I see you because in so many ways I am you, and girlfriend, I am here to tell you something. The number of family trips you take to Disney each year do not in any way correlate with your competence as a parent. That goes for so many unfair comparisons. Whether you’re the unplanned mama who still lives with her mama, or the mama who got away from abuse, or the single-income stay at home mama – your strained financial situation has no effect on your ability to love and care for those beautiful babies well. In addition to that fact, honey, you are not alone! Most families cannot afford theme park annual passes. Most families cannot afford custom kitchen cabinets in a farmhouse on a few acres. Most women cannot afford big black suburbans and bushels of Winter Garden farmer’s market flowers in their Louis Vuitton on the passenger seat… (psssst even some of the ones who have it still can’t actually afford it)! If God only granted children to dreamy, Pinterest-worthy families with a killer savings account, then the world would miss out on a lot of really incredible kids. Because life for most people cannot, and will not, ever look like that.

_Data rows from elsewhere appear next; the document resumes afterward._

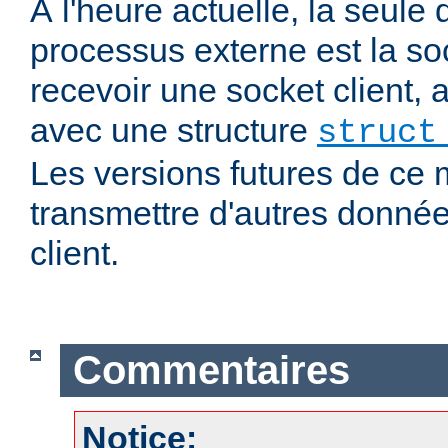
À l'heure actuelle, la seul
processus externe est la soc
recevoir une socket client,
avec une structure
struct
Les versions futures de ce
transmettre d'autres donnée
client.
Commentaires
Notice: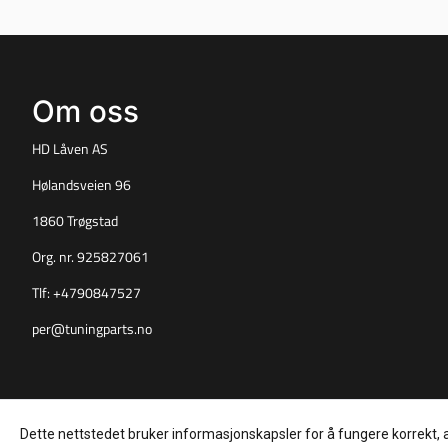
Om oss
HD Låven AS
Hølandsveien 96
1860 Trøgstad
Org. nr. 925827061
Tlf:
+4790847527
per@tuningparts.no
Dette nettstedet bruker informasjonskapsler for å fungere korrekt, 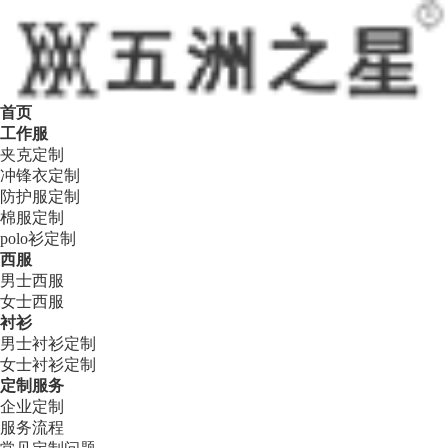
首页
工作服
夹克定制
冲锋衣定制
防护服定制
棉服定制
polo衫定制
西服
男士西服
女士西服
衬衫
男士衬衫定制
女士衬衫定制
定制服务
企业定制
服务流程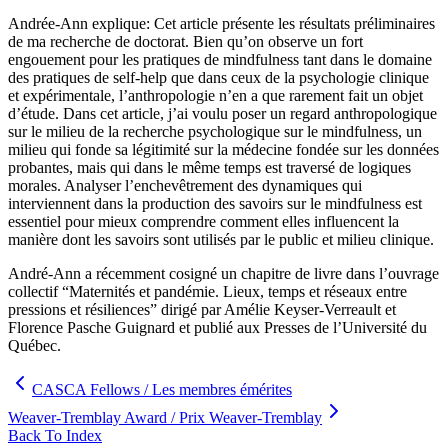
Andrée-Ann explique: Cet article présente les résultats préliminaires
de ma recherche de doctorat. Bien qu’on observe un fort
engouement pour les pratiques de mindfulness tant dans le domaine
des pratiques de self-help que dans ceux de la psychologie clinique
et expérimentale, l’anthropologie n’en a que rarement fait un objet
d’étude. Dans cet article, j’ai voulu poser un regard anthropologique
sur le milieu de la recherche psychologique sur le mindfulness, un
milieu qui fonde sa légitimité sur la médecine fondée sur les données
probantes, mais qui dans le même temps est traversé de logiques
morales. Analyser l’enchevêtrement des dynamiques qui
interviennent dans la production des savoirs sur le mindfulness est
essentiel pour mieux comprendre comment elles influencent la
manière dont les savoirs sont utilisés par le public et milieu clinique.
André-Ann a récemment cosigné un chapitre de livre dans l’ouvrage
collectif “Maternités et pandémie. Lieux, temps et réseaux entre
pressions et résiliences” dirigé par Amélie Keyser-Verreault et
Florence Pasche Guignard et publié aux Presses de l’Université du
Québec.
CASCA Fellows / Les membres émérites
Weaver-Tremblay Award / Prix Weaver-Tremblay
Back To Index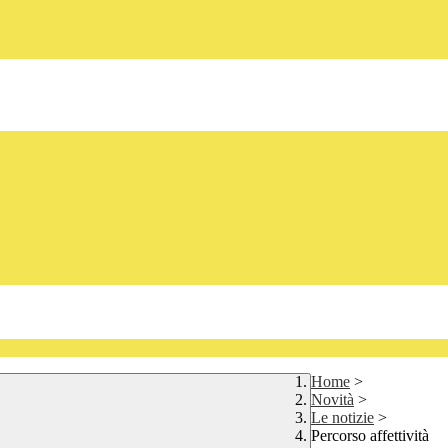
Home
>
Novità
>
Le notizie
>
Percorso affettività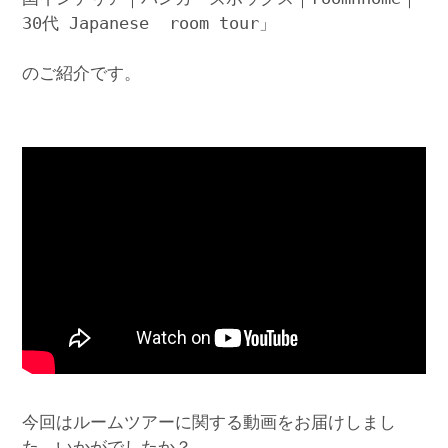
30代 Japanese room tour」
のご紹介です。
今回はルームツアーに関する動画をお届けしまし
た。いかがでしたか？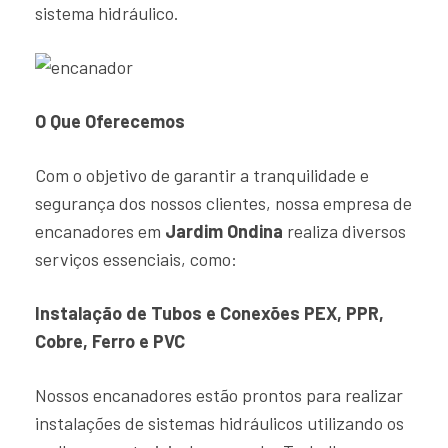
sistema hidráulico.
O Que Oferecemos
Com o objetivo de garantir a tranquilidade e
segurança dos nossos clientes, nossa empresa de
encanadores em
Jardim Ondina
realiza diversos
serviços essenciais, como:
Instalação de Tubos e Conexões PEX, PPR,
Cobre, Ferro e PVC
Nossos encanadores estão prontos para realizar
instalações de sistemas hidráulicos utilizando os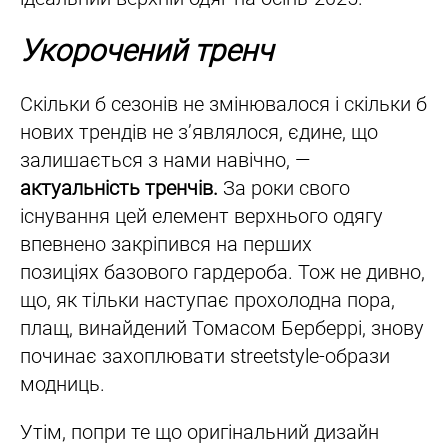
Укорочений тренч
Скільки б сезонів не змінювалося і скільки б
нових трендів не з’являлося, єдине, що
залишається з нами навічно, —
актуальність тренчів.
За роки свого
існування цей елемент верхнього одягу
впевнено закріпився на перших
позиціях базового гардероба. Тож не дивно,
що, як тільки наступає прохолодна пора,
плащ, винайдений Томасом Берберрі, знову
починає захоплювати streetstyle-образи
модниць.
Утім, попри те що оригінальний дизайн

So please stop comparing mama. Your kind of motherhood doesn’t have to look like your social media feed. You have earned this title. I hope you soak in how small and snuggly your kids are right now, instead of wishing you could skip to the season when you’re not living paycheck to paycheck. I hope you stop feeling awkward when people ask “what do you and your husband do?” and you have to say a job you’re embarrassed of, or that there is no man in the picture. Give yourself more credit mama, your hard work and sacrifice are instilling values in your children that will last far longer than any Mommy and Me monogrammed matching outfit, I promise.